Aku pun menemukan karakter nenek dengan suara yang parau, gigi yang penuh dengan ompong, wajah keriput dan agak penyakitan tua. Ah…betapa jelek diriku. Tapi biarlah, aku memang menyukai peran ini, aku tidak suka eksis. Biarlah orang merasa terhibur ketika aku di panggung tanpa tahu latar belakangku/profilku. Menurutku, actor/aktris atau pengarang akan dianggap mati ketika karya itu ditampilkan/dilahirkan. Sehingga aku paling tidak nyaman ketika aku harus menafsirkan karanganku sendiri…Kalau kita telah menghasilkan karya, artinya kita harus rela orang lain menafsirkan. Bukankah kita juga tak bisa menggiring opini umum sesuai dengan opini yang kita harapkan. Jika ternyata opini yang tercipta ternyata tak sesuai dengan harapan, ciptakan lagi sebuah karya sehingga kita sebagai creator tak berpuas diri berhenti berkarya.
Bawang putih dan nenek


Percakapan dengan bawang putih


Nenek Curhat

Memberikan baju merah yg dicari Bawang Putih

labu sebagai hadiah

Berjoget Bersama




mengambil labu

Dengan berperan sebagai nenek, ternyata berhasil sesuai opini, tak semua orang mengenal diriku, kecuali orang-orang yang memang akrab dengan wajahku.

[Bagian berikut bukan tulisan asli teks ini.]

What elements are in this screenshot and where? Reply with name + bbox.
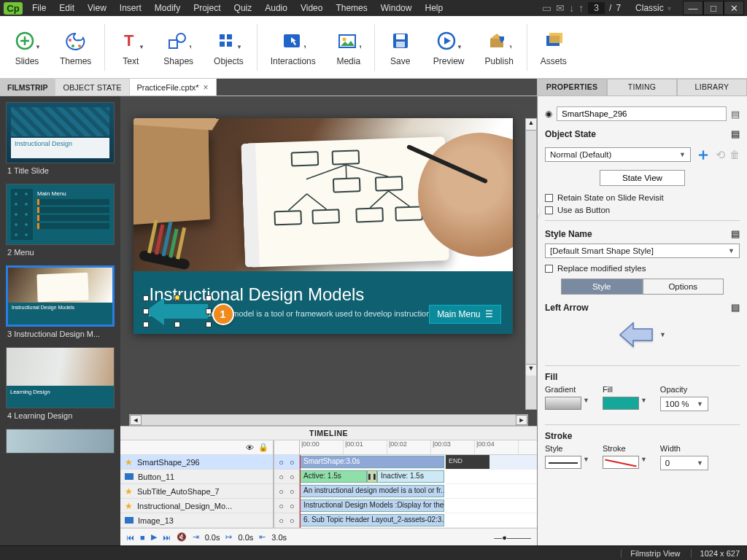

Setelah melewati tahap-tahap latihan, GR yang sampai malam dan melelahkan, sampai pada penampilan kami. Alhamdulillah semua berjalan sukses. Banyak pujian mengalir. Sebagian orang tidak menyangka bahwa itu aku karena di kantor aku bukanlah pribadi yang pemberani, malah cenderung pendiam dan pemalu. semoga hal itu tidak menjadikan kami sombong justru sebagai pelecut untuk berkarya lagi.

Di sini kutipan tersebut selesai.